<<<<

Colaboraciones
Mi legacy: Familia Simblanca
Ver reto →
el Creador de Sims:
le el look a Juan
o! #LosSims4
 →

>>>>
<<<<

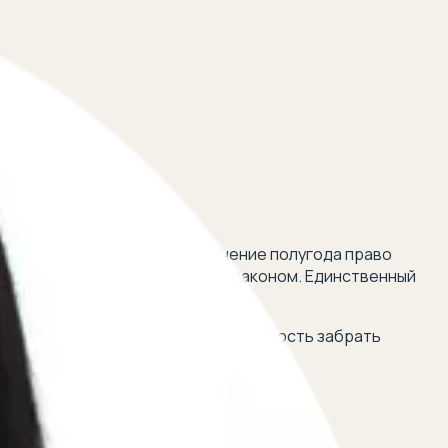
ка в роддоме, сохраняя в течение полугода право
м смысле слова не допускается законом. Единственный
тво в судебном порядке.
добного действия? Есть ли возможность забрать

>>>>
<<<<

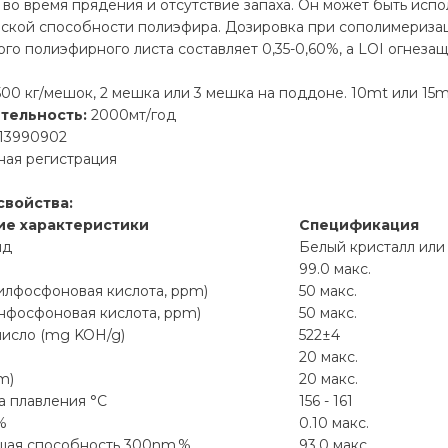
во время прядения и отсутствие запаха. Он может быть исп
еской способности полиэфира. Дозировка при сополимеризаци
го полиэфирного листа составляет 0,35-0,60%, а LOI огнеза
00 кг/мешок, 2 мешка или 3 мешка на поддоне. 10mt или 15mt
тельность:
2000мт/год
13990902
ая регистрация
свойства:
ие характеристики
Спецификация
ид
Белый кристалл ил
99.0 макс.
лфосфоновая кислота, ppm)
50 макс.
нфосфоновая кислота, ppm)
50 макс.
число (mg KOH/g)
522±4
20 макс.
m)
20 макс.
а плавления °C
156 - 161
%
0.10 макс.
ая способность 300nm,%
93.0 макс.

>>>>

EXERCISE
Please reproduce, exactly as they appear above, the lines from the line containing "тво в судебном порядке." up to and including the line containing "добного действия? Есть ли возможность забрать".

SOLUTION TO THIS TASK
тво в судебном порядке.
добного действия? Есть ли возможность забрать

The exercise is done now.